New Hampshire’s housing shortage has gotten so painful, it’s become part of political conversations from Manchester City Hall to Washington, D.C.

The lack of affordable housing is a hot issue in the Manchester mayor’s race, while Democratic candidate for president Rep. Dean Phillips says “affordability of housing” is one of the top concerns he’s hearing about on the Granite State campaign trail.

Which is one reason Americans for Prosperity-New Hampshire (AFP-NH) made housing policy the topic of its most recent Pints & Policy event at Murphy’s Taproom in Manchester.

The roundtable conversation was led by AFP-NH state director Greg Moore. Economist Adam Millsap, a senior fellow for Economic Opportunity Stand Together Trust, was one of the panelists, along with Rep. Joe Alexander (R-Goffstown), chair of the House Special Committee on Housing, and Drew Cline, president of the Josiah Bartlett Center for Public Policy.

An August 2023 poll from the UNH Survey Center found Granite Staters named affordable housing the biggest problem facing New Hampshire. That same month, the New Hampshire Association of Realtors (NHAR) reported the housing affordability index fell to 59, the lowest number on record.

“We continue to see a lack of affordable housing in the state, and the affordability problem is directly tied to the inventory problem,” Ben Cushing, NHAR president, told NHJournal.

While the Pints & Policy conversation touched on a wide range of issues related to the Granite State’s lack of housing, Moore summarized the conversation with a simple question.

“Want to expand the housing supply in New Hampshire? Expand property rights,” Moore said. “Zoning and planning exist to limit people’s property rights. While there are some good things that come from that, such as not allowing a junkyard next to a town well, many of these boards simply engage in central planning exercises at the expense of landowners’ rights. This dramatically limits the supply of housing to meet demand and it’s why we have a housing crisis in New Hampshire.”

Millsap repeatedly referenced minimum lot size requirements as an obstacle to new housing in the state.

“Here in New Hampshire, you’ve got three-acre minimum lot sizes in some places,” Millsap said. “It’s hard to put small homes on a lot of land. There are also height requirements, density requirements, environmental reviews — a list of things that just make it take too long and too expensive to build houses.”

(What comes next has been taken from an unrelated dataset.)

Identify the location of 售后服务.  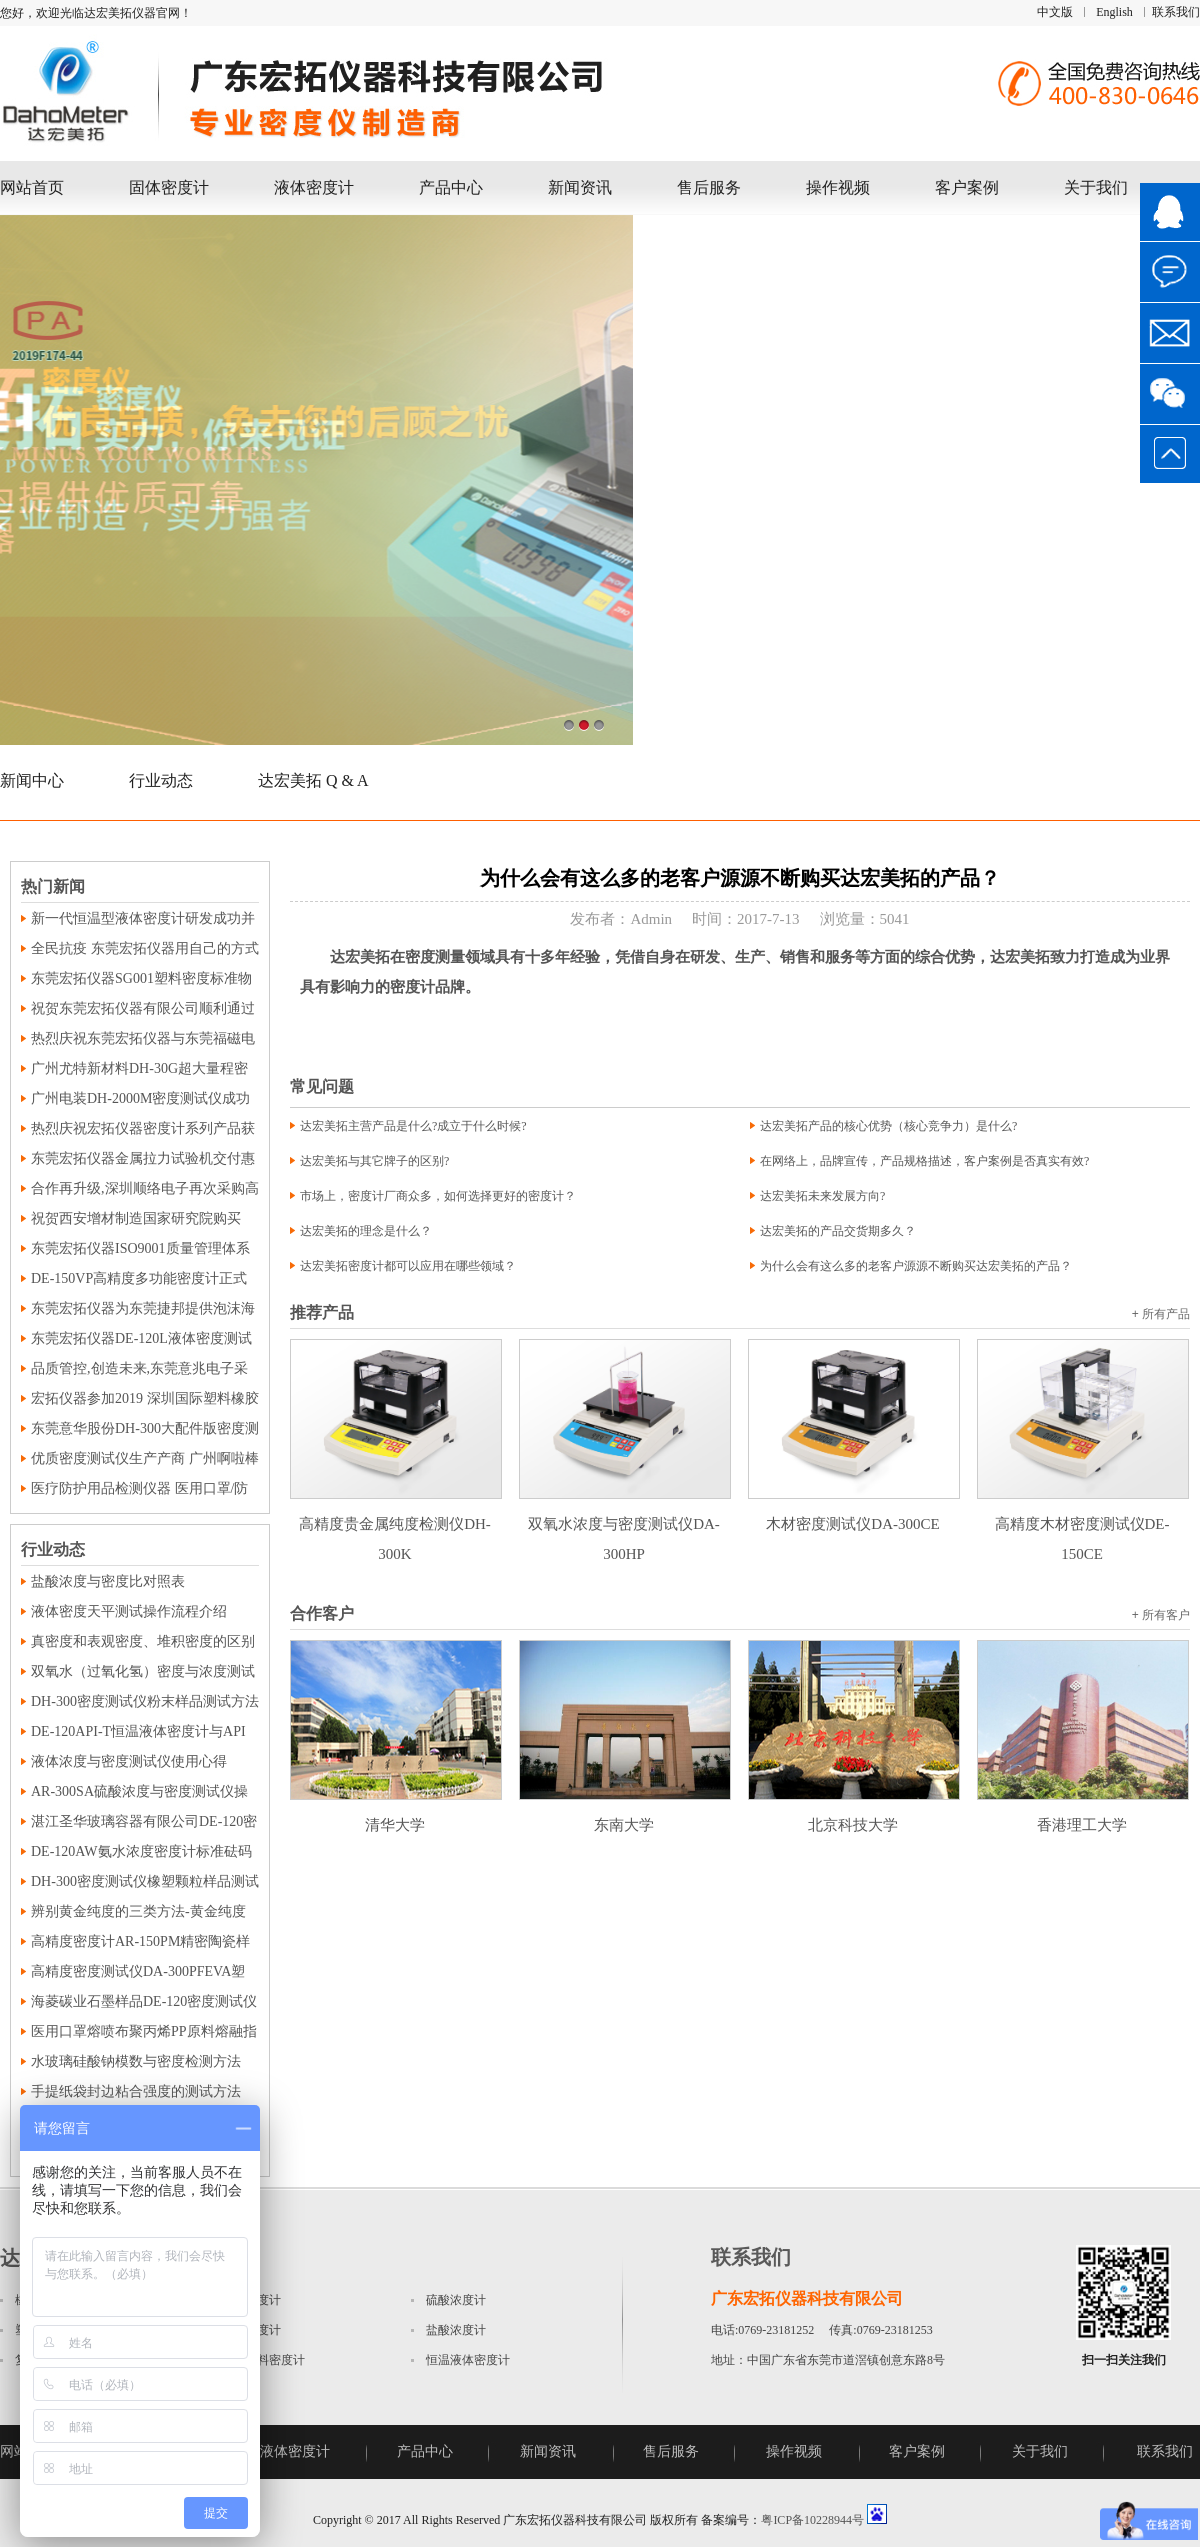
(709, 187).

Millsap rejects the idea that increasing density means destroying community culture or overcrowded neighborhoods.

“When some people hear ‘high density,” they think Manhattan or Hong Kong. But you can have a lot of density and still have a quaint, single-family neighborhood. Think about the neighborhoods some people value the most, like Main Street neighborhoods in smaller towns that are very walkable. You don’t have to turn into Manhattan to have more density, more supply and more homeowners.”

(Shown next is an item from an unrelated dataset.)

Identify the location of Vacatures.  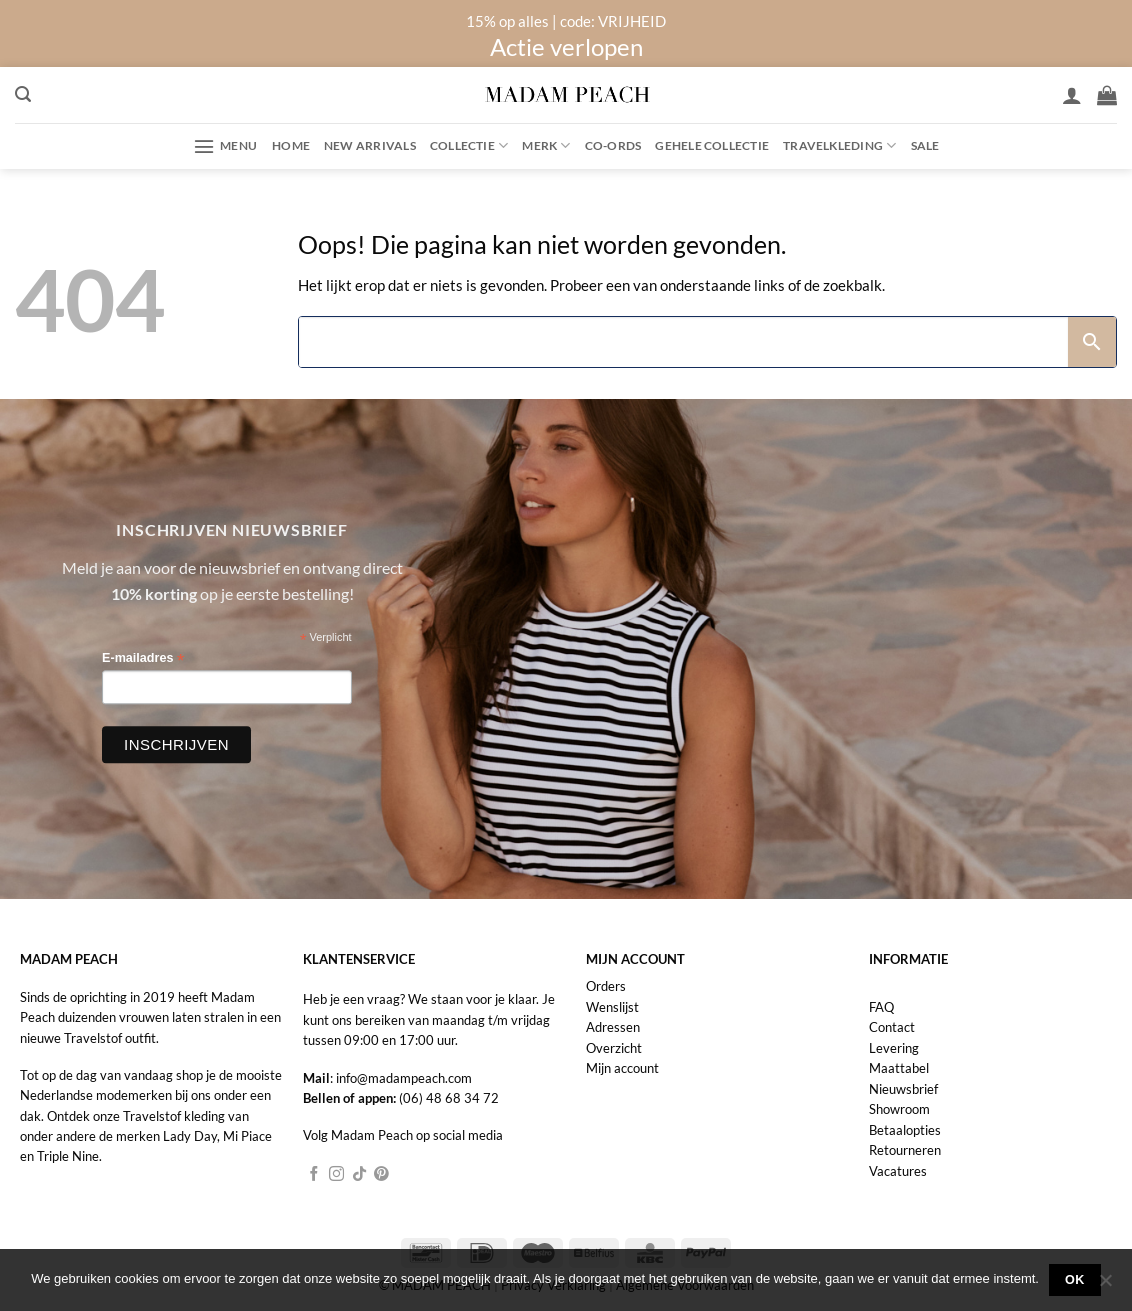
(898, 1171).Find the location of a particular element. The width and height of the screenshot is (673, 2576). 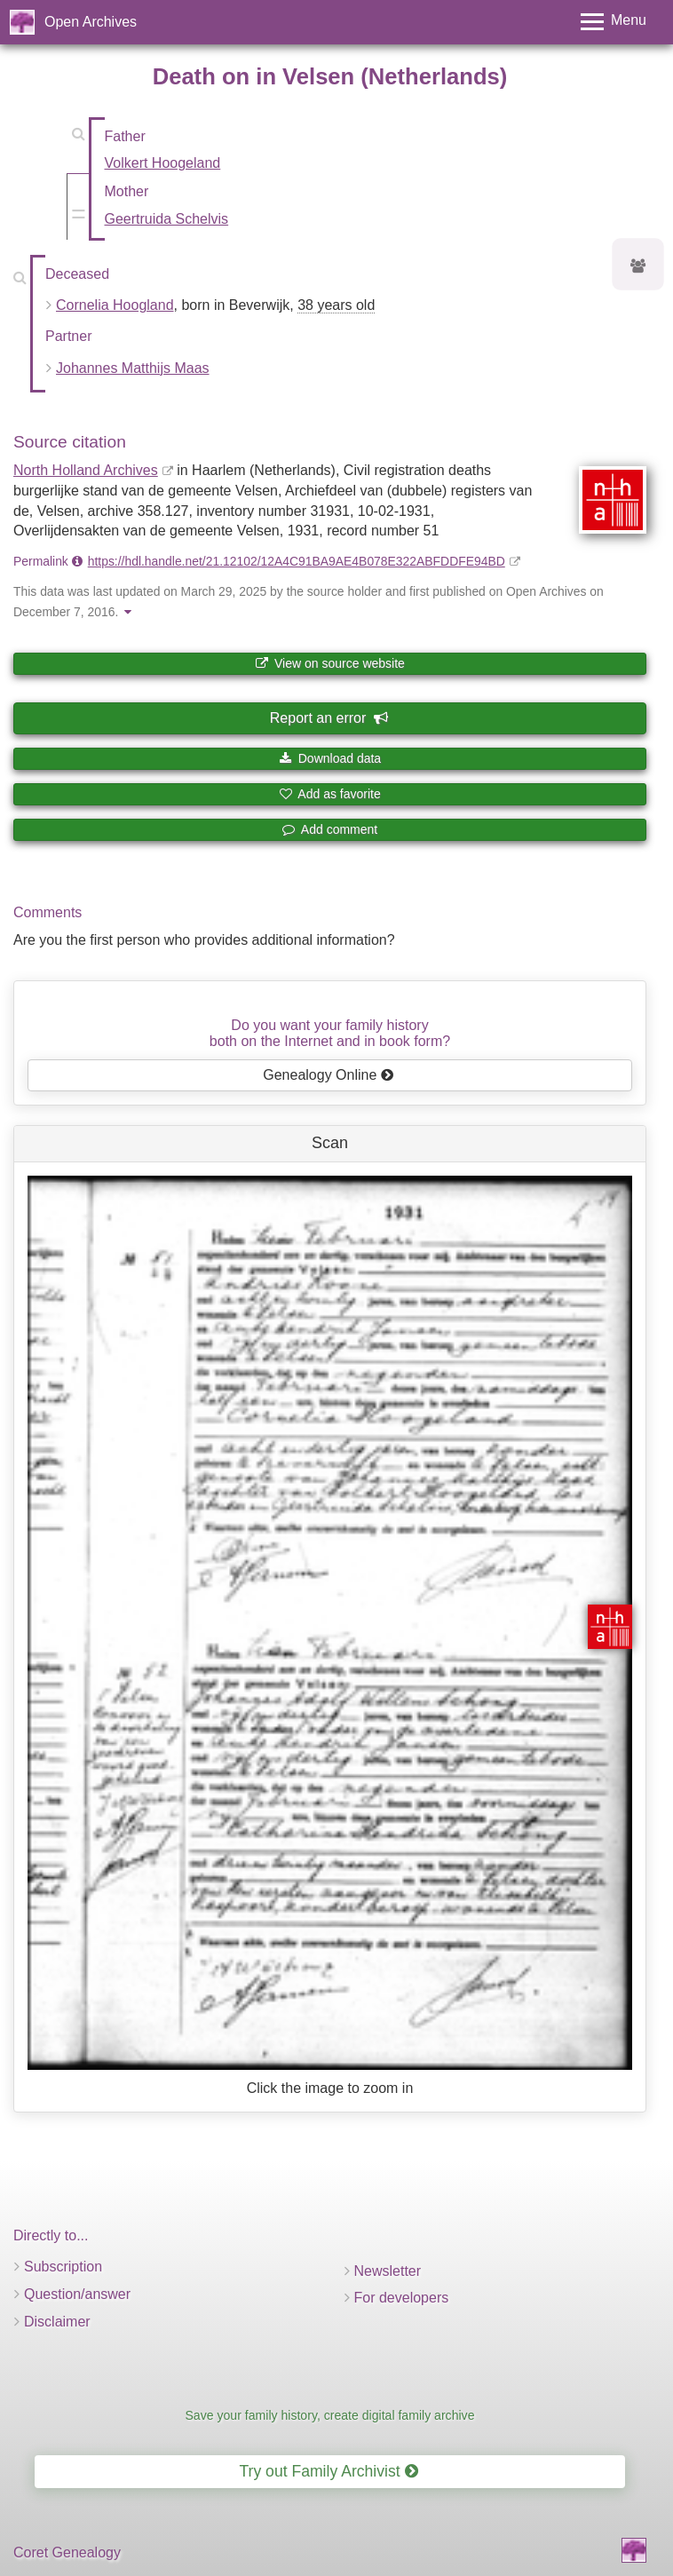

Report an error is located at coordinates (328, 717).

AFP-NH hosts a Policy & Pints event on housing policy at Murphy’s Taproom in Manchester, NH

Not all of the attendees agreed with the premise of the AFP-NH event.

“The word ‘crisis’ is overutilized and ‘housing crisis’ is one example,” said Rep. Len Turcotte (R-Barrington). “We are in a typical, cyclical real estate situation — definitely not a ‘crisis.’”

Asked about surveys showing young Granite Staters in particular are complaining about the lack of affordable housing, Turcotte blames it on skewed expectations.

“When I was a young person, I didn’t have expectations that right out of school I could afford a two or three-bedroom house,” Turcotte said, “I lived in a three-bedroom condo with five people, so I could afford a home when I hit my 30s.”

State leaders like Gov. Chris Sununu have made it clear that keeping New Hampshire growing — even as other New England states lose population — is going to be difficult without more housing supply. both for workers who move here and young workers who want to stay here.

Rep. Alexander touted the value of the state’s new land use docket in superior court, which will help speed up the process of adjudicating disputes over development, which currently take three years to resolve. “Three years is too long,” Alexander said. “If I were a developer, I would walk away. I’d say, ‘It’s not worth it to me, it’s too much time and money.’”

“We need to identify that part of the problem is the slow approval process [at the local level],” Alexander said.

As for the idea that housing should wait until the local government builds infrastructure like roads, sewer and water systems, Millsap said that’s the wrong way to think about it.

“If the government can’t build the roads and sewers that we need, then what good are they? It’s the government’s job to keep up with the housing demand. If people want to live there, it’s the government’s job to make it possible. That’s what we pay taxes for.”